→ Problem description
Once you find the line that contains "beginnerscursus, aangeboden op", write out that line and every line after it to the end of the records, exactly and with nothing else.

Extracted page text data:
------------------------------------
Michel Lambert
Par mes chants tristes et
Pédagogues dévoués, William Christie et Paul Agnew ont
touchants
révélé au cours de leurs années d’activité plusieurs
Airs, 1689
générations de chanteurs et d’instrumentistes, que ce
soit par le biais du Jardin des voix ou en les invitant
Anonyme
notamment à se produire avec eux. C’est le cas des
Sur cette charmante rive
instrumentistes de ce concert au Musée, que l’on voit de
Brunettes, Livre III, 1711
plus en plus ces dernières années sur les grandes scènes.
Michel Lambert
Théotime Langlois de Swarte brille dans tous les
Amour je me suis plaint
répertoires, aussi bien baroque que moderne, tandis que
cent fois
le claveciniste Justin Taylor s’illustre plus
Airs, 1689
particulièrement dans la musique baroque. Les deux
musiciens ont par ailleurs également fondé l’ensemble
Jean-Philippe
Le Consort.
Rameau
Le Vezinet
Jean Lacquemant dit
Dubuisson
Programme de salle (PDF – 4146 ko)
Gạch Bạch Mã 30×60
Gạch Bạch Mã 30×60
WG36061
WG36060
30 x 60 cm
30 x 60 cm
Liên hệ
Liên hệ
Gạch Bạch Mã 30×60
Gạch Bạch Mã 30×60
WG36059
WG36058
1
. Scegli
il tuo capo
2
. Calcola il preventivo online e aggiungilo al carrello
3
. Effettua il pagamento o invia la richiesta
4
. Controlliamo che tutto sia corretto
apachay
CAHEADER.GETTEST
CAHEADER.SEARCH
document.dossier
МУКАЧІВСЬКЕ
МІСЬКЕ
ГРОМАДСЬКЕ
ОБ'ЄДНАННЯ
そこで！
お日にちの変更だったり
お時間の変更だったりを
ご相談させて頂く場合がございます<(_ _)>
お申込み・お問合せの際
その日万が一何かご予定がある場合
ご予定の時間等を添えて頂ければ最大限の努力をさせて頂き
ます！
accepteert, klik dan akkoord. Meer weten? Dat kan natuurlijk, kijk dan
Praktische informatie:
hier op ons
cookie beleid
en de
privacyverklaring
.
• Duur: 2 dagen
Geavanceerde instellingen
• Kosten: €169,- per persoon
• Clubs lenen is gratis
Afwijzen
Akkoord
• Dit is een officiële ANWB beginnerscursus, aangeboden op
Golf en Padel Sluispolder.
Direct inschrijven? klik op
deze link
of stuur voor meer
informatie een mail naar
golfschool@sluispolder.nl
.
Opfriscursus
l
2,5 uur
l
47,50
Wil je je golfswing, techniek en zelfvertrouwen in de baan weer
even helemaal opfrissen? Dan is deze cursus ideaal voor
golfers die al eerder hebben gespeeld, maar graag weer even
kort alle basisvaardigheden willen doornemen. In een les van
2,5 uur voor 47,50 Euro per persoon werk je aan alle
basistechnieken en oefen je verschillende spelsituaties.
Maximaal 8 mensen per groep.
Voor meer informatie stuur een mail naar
------------------------------------
→ Written response
• Dit is een officiële ANWB beginnerscursus, aangeboden op
Golf en Padel Sluispolder.
Direct inschrijven? klik op
deze link
of stuur voor meer
informatie een mail naar
golfschool@sluispolder.nl
.
Opfriscursus
l
2,5 uur
l
47,50
Wil je je golfswing, techniek en zelfvertrouwen in de baan weer
even helemaal opfrissen? Dan is deze cursus ideaal voor
golfers die al eerder hebben gespeeld, maar graag weer even
kort alle basisvaardigheden willen doornemen. In een les van
2,5 uur voor 47,50 Euro per persoon werk je aan alle
basistechnieken en oefen je verschillende spelsituaties.
Maximaal 8 mensen per groep.
Voor meer informatie stuur een mail naar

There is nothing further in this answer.